How does the writer describe the village of Gufgaduud?
- It is a small village.
- He compares it to a Ghost Village using a simile "like a ghost village" To suggest it was abundant.
- No Foreign aid is available' A place where the aid agencies had yet to reach.
- women were searching for wild edible roots. shows how backward the situation was.
- There ws sweetness and death in the village and death was accepted as inevitable. eg: "onle one daughter had died"
The account is mainly in the first person because he's describing a personal experiance. This gives authencity to the writing. eg: "I saw a thousand hungry, lean, scared and betrayed faces as I criss-crossed Somalia...."
use of powerful simile "like a ghost village" to compare Gufgaduud to an abondoned village. The effect of this is to hint the reader the suffering, abondonment and loneliness. The writer also foreshadows the outcome of the story and creats anxiety of the village.
The writer tries to use dashes in his description,"forty-five minutes-...."and many more.
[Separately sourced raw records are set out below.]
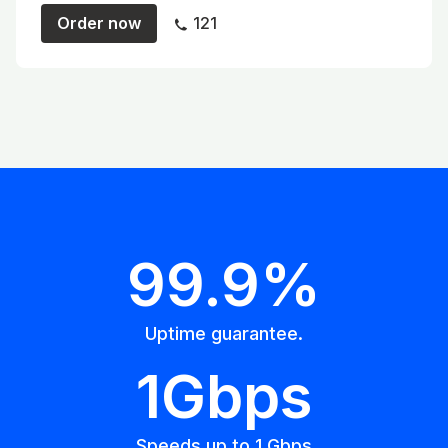
Order now
121
99.9%
Uptime guarantee.
1Gbps
Speeds up to 1 Gbps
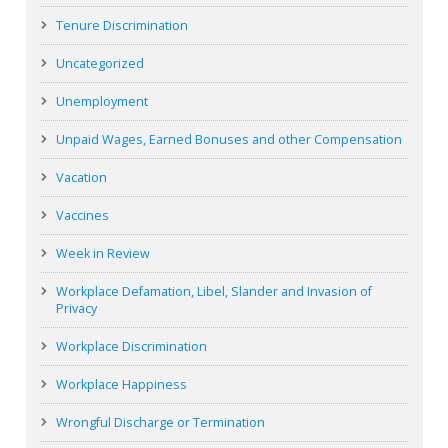
Tenure Discrimination
Uncategorized
Unemployment
Unpaid Wages, Earned Bonuses and other Compensation
Vacation
Vaccines
Week in Review
Workplace Defamation, Libel, Slander and Invasion of
Privacy
Workplace Discrimination
Workplace Happiness
Wrongful Discharge or Termination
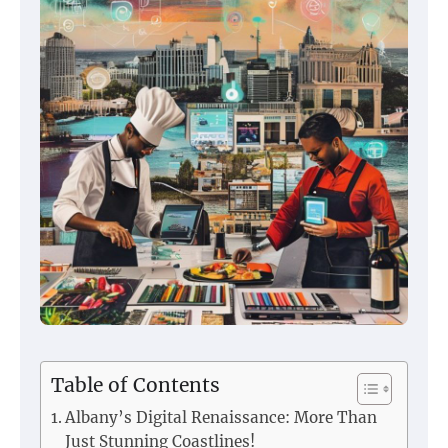
Table of Contents
Albany’s Digital Renaissance: More Than
Just Stunning Coastlines!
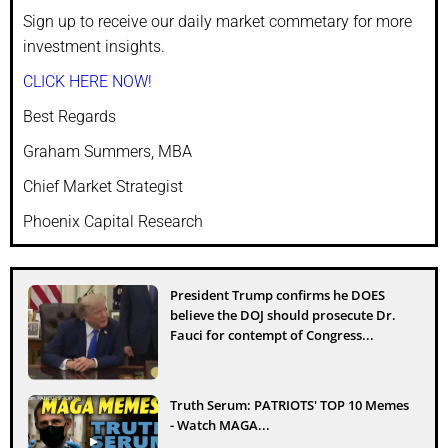
Sign up to receive our daily market commetary for more
investment insights.
CLICK HERE NOW!
Best Regards
Graham Summers, MBA
Chief Market Strategist
Phoenix Capital Research
President Trump confirms he DOES
believe the DOJ should prosecute Dr.
Fauci for contempt of Congress...
Truth Serum: PATRIOTS' TOP 10 Memes
- Watch MAGA...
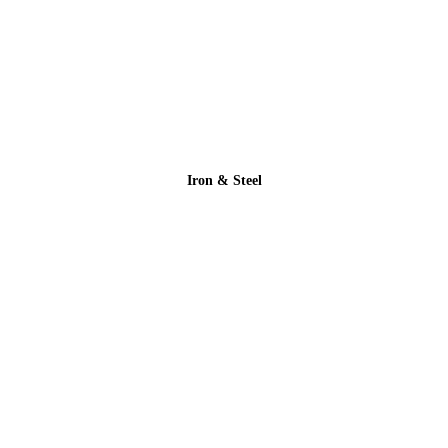
Iron & Steel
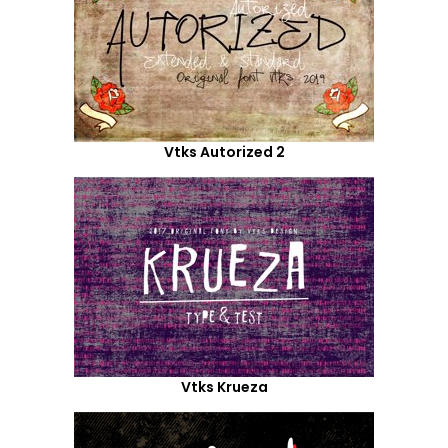
Vtks Autorized 2
Vtks Krueza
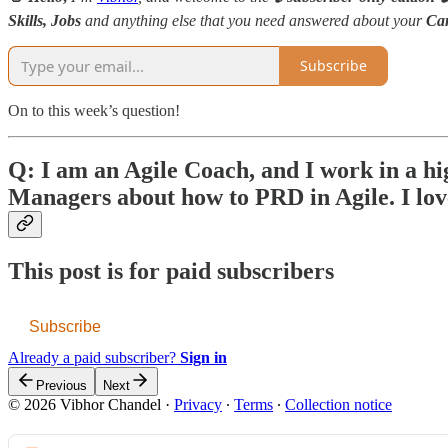
Skills,
Jobs
and anything else that you need answered about your
Ca
Subscribe
On to this week’s question!
Q: I am an Agile Coach, and I work in a hig
Managers about how to PRD in Agile. I lo
This post is for paid subscribers
Subscribe
Already a paid subscriber?
Sign in
Previous
Next
© 2026 Vibhor Chandel
·
Privacy
∙
Terms
∙
Collection notice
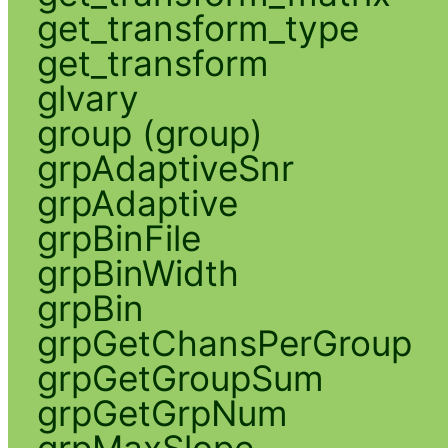
get_transform_type
get_transform
glvary
group (group)
grpAdaptiveSnr
grpAdaptive
grpBinFile
grpBinWidth
grpBin
grpGetChansPerGroup
grpGetGroupSum
grpGetGrpNum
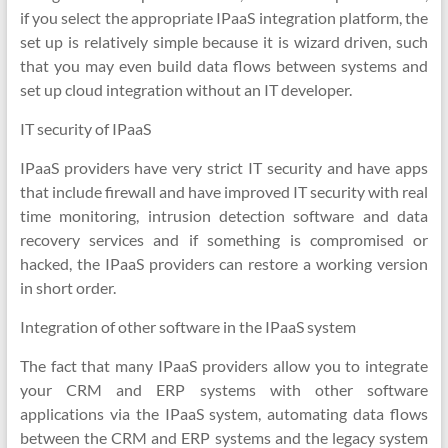
if you select the appropriate IPaaS integration platform, the
set up is relatively simple because it is wizard driven, such
that you may even build data flows between systems and
set up cloud integration without an IT developer.
IT security of IPaaS
IPaaS providers have very strict IT security and have apps
that include firewall and have improved IT security with real
time monitoring, intrusion detection software and data
recovery services and if something is compromised or
hacked, the IPaaS providers can restore a working version
in short order.
Integration of other software in the IPaaS system
The fact that many IPaaS providers allow you to integrate
your CRM and ERP systems with other software
applications via the IPaaS system, automating data flows
between the CRM and ERP systems and the legacy system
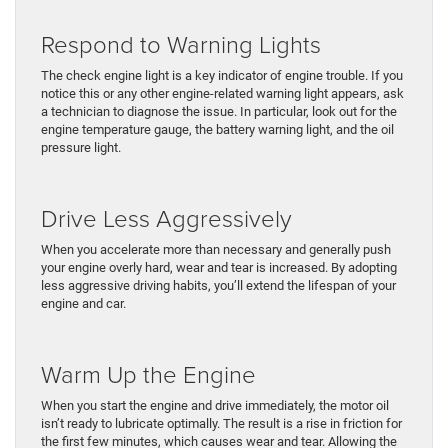
Respond to Warning Lights
The check engine light is a key indicator of engine trouble. If you
notice this or any other engine-related warning light appears, ask
a technician to diagnose the issue. In particular, look out for the
engine temperature gauge, the battery warning light, and the oil
pressure light.
Drive Less Aggressively
When you accelerate more than necessary and generally push
your engine overly hard, wear and tear is increased. By adopting
less aggressive driving habits, you’ll extend the lifespan of your
engine and car.
Warm Up the Engine
When you start the engine and drive immediately, the motor oil
isn’t ready to lubricate optimally. The result is a rise in friction for
the first few minutes, which causes wear and tear. Allowing the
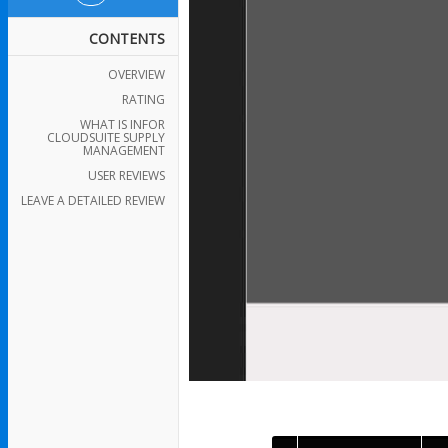
CONTENTS
OVERVIEW
RATING
WHAT IS INFOR
CLOUDSUITE SUPPLY
MANAGEMENT
USER REVIEWS
LEAVE A DETAILED REVIEW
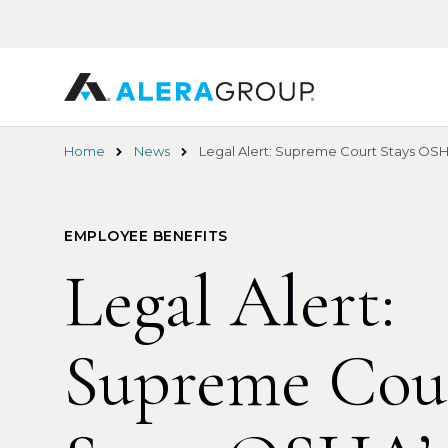
Skip
to
main
content
Home
News
Legal Alert: Supreme Court Stays OSH
EMPLOYEE BENEFITS
Legal Alert:
Supreme Cou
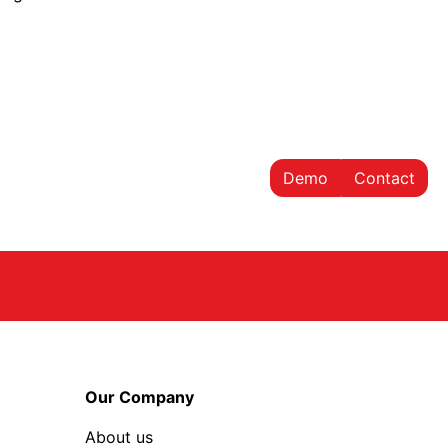
Demo
Contact
Our Company
About us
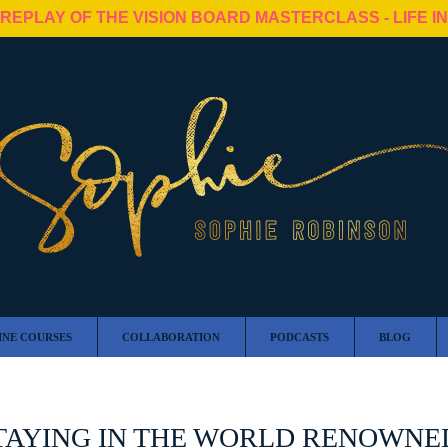
 REPLAY OF THE VISION BOARD MASTERCLASS - LIFE I
INE COURSES
COLLABORATION
PODCASTS
BLOG
TAYING IN THE WORLD RENOWNED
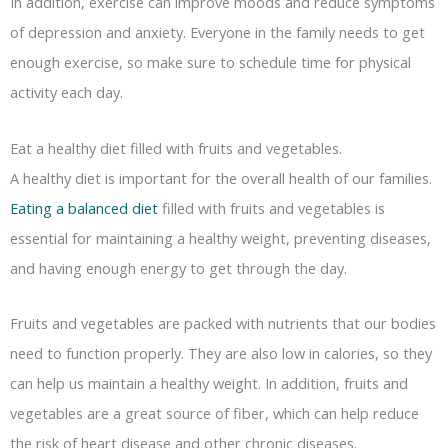
In addition, exercise can improve moods and reduce symptoms
of depression and anxiety. Everyone in the family needs to get
enough exercise, so make sure to schedule time for physical
activity each day.
Eat a healthy diet filled with fruits and vegetables.
A healthy diet is important for the overall health of our families.
Eating a balanced diet
filled with fruits and vegetables is
essential for maintaining a healthy weight, preventing diseases,
and having enough energy to get through the day.
Fruits and vegetables are packed with nutrients that our bodies
need to function properly. They are also low in calories, so they
can help us maintain a healthy weight. In addition, fruits and
vegetables are a great source of fiber, which can help reduce
the risk of heart disease and other chronic diseases.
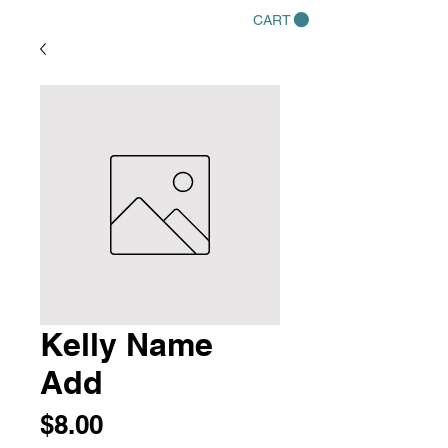
CART
Kelly Name
Add
Price
$8.00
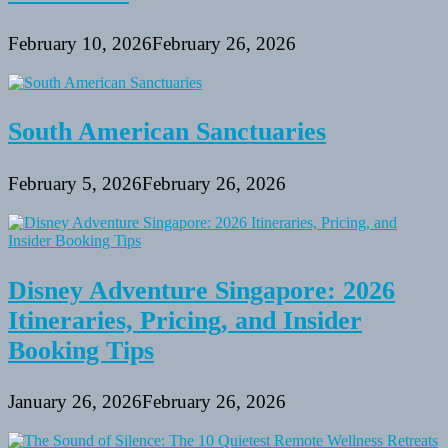
February 10, 2026
February 26, 2026
South American Sanctuaries
February 5, 2026
February 26, 2026
Disney Adventure Singapore: 2026
Itineraries, Pricing, and Insider
Booking Tips
January 26, 2026
February 26, 2026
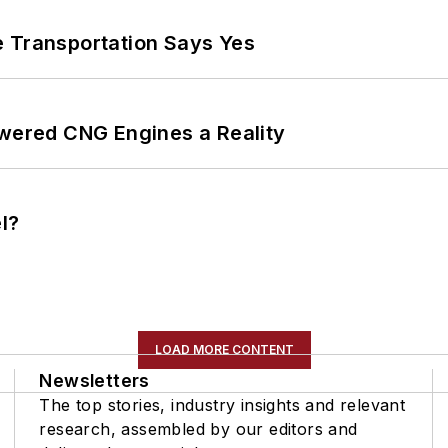
e Transportation Says Yes
ered CNG Engines a Reality
l?
LOAD MORE CONTENT
Newsletters
The top stories, industry insights and relevant
research, assembled by our editors and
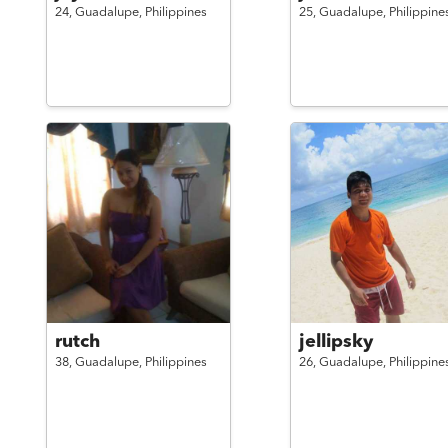
24,
Guadalupe,
Philippines
25,
Guadalupe,
Philippine
rutch
jellipsky
38,
Guadalupe,
Philippines
26,
Guadalupe,
Philippine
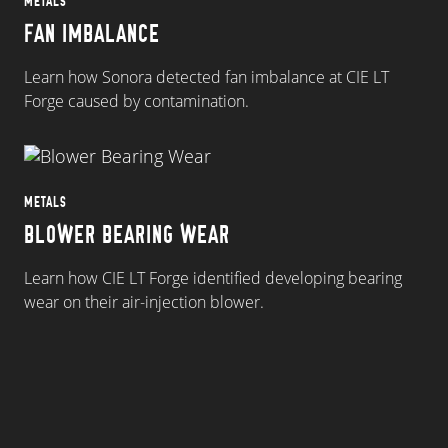
METALS
FAN IMBALANCE
Learn how Sonora detected fan imbalance at CIE LT
Forge caused by contamination.
METALS
BLOWER BEARING WEAR
Learn how CIE LT Forge identified developing bearing
wear on their air-injection blower.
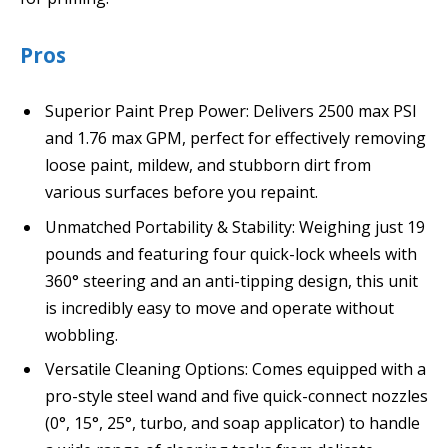
Pros
Superior Paint Prep Power: Delivers 2500 max PSI
and 1.76 max GPM, perfect for effectively removing
loose paint, mildew, and stubborn dirt from
various surfaces before you repaint.
Unmatched Portability & Stability: Weighing just 19
pounds and featuring four quick-lock wheels with
360° steering and an anti-tipping design, this unit
is incredibly easy to move and operate without
wobbling.
Versatile Cleaning Options: Comes equipped with a
pro-style steel wand and five quick-connect nozzles
(0°, 15°, 25°, turbo, and soap applicator) to handle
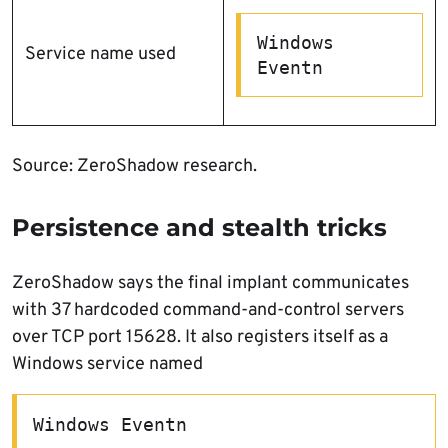
Windows 
Service name used
Eventn
Source: ZeroShadow research.
Persistence and stealth tricks
ZeroShadow says the final implant communicates
with 37 hardcoded command-and-control servers
over TCP port 15628. It also registers itself as a
Windows service named
Windows Eventn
This is done to stress and emphasize the hopeless condition of the hamlet. Line 49 is used to stress that it was not a joyful smile, it was a shy uttered by him.
The writer has used alot of emmotive words in his description. whih answers "WH" questions. This brings out loneliness, suffering, neglet and degnadation. eg of emotive words: "hungry, lean, a ghost village, quiet, suffering, lonely death, shattered leg" etc
use of rhetorical questions bring out the suffering difficulties and eprevation. eg: "how could it be?","what was it about that smile?"
sensory appeal is used very powerfully specifically appeal to senses of sight, smell, taste. eg: "craving for a drug", "smell of decaying flesh","yellow eyes"
use of metaphor. eg: "the shattered leg..." This implies the wounds and suffering.
Use of sharp effective sentenses to grab readers attention. eg: "then there was a face i would never forget."
use of dampened tone brings out pity and symppathy and creates an atmosphere of gloom and pain.